Sex gets a couple of treatments in the album. Objectifying pleasure that yields no real intimacy ("Chloe in the Afternoon") and "Surgeon," which borrows a line from Marilyn Monroe's diary: "Best, finest surgeon / Come cut me open." Annie takes the sexual surgeon for the whole summer: "I spent the summer on my back / Another attack / Stay in just to get along, get along, get along." Both songs exude desperation for someone to heal them, but both fail. "Chloe in the Afternoon," a sonically visceral attempt to heal emotional pain, and "Surgeon," a far more haunting yet intense yearning for some lover to heal her.


The album fluctuates in and out of stark revelations to being utterly flabbergasted.

Confusion reaches its peak with "Stange Mercy." "Oh, little one, I'd tell you good news that I don't believe. / If it would help you sleep / Strange mercy." It is critical to note that Annie Clarke's father was in prison for a white collar crime, and that this desire to soothe her younger sibling with lies is probably the most autobiographical Ms. Clarke gets. Instead of good news, Annie is pissed: "If I ever meet the dirty policeman who roughed you up / No, I, I don't know what." These lines are hammered in the music. So much for good news. Hopefully, the little one won't find out.


Nostalgia: "When I was young / Coach called me the tiger." Soon, she admits her current state: "Living in fear of the year of the tiger." 2010, the year her father was sentenced to 12 years in prison, led Clarke into a deep state of depression. She recalls that being the worst year of her life, and one can really hear it: The music is downtempo, and the harmonies linger in a monotone, solemn state. Clarke asserts, "Oh, America, can I owe you one?" which, in a sense, is blaming American capitalism for her father's descent into white collar crime. The music accents every downbeat and crescendos to "Living in fear of the year of the tiger."

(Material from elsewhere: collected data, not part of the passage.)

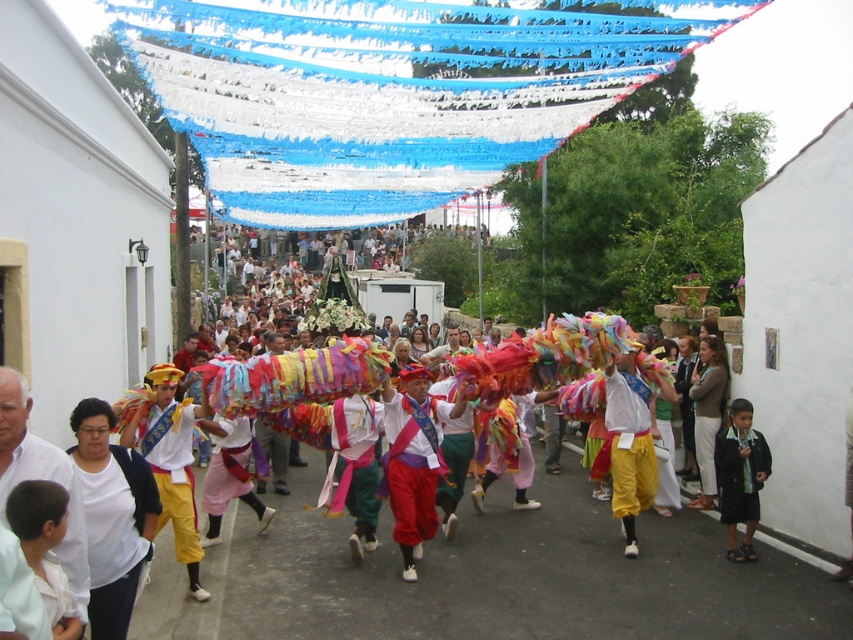 Consider the image. Does white cotton shirt at lower left appear on the right side of dark blue fabric at lower right?

In fact, white cotton shirt at lower left is to the left of dark blue fabric at lower right.

Does white cotton shirt at lower left have a smaller size compared to dark blue fabric at lower right?

Actually, white cotton shirt at lower left might be larger than dark blue fabric at lower right.

Who is more distant from viewer, (x=138, y=477) or (x=730, y=470)?

Point (x=730, y=470)

At what (x,y) coordinates should I click in order to perform the action: click on white cotton shirt at lower left. Please return your answer as a coordinate pair (x, y). The height and width of the screenshot is (640, 853). Looking at the image, I should click on (112, 516).

Between multicolored fabric at center and dark blue fabric at lower right, which one has more height?

multicolored fabric at center is taller.

Between multicolored fabric at center and dark blue fabric at lower right, which one has less height?

dark blue fabric at lower right

Which is behind, point (300, 548) or point (734, 413)?

The point (300, 548) is behind.

Image resolution: width=853 pixels, height=640 pixels. In order to click on multicolored fabric at center in this screenshot , I will do `click(396, 570)`.

Which is in front, point (387, 563) or point (148, 472)?

Point (148, 472) is in front.

Looking at this image, does multicolored fabric at center appear under white cotton shirt at lower left?

Yes, multicolored fabric at center is below white cotton shirt at lower left.

Describe the element at coordinates (396, 570) in the screenshot. Image resolution: width=853 pixels, height=640 pixels. I see `multicolored fabric at center` at that location.

Find the location of a particular element. This screenshot has height=640, width=853. multicolored fabric at center is located at coordinates (396, 570).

Strange Mercy most likely serves as a catharsis for Annie's impossible feat to reconcile the irreconcilable. Musically, there's heavy distortion and an explosion of contradictory sounds of chaos and control. With all this mixed, it seems to be a clear frustration with reality. All in all, this is Ms. Clarke's finest album to date. The texture is cohesive from song to song, yet plenty of variety is heard. Conceptually, the friction of Strange Mercy is executed with the utmost honesty. Annie Clarke holds nothing back.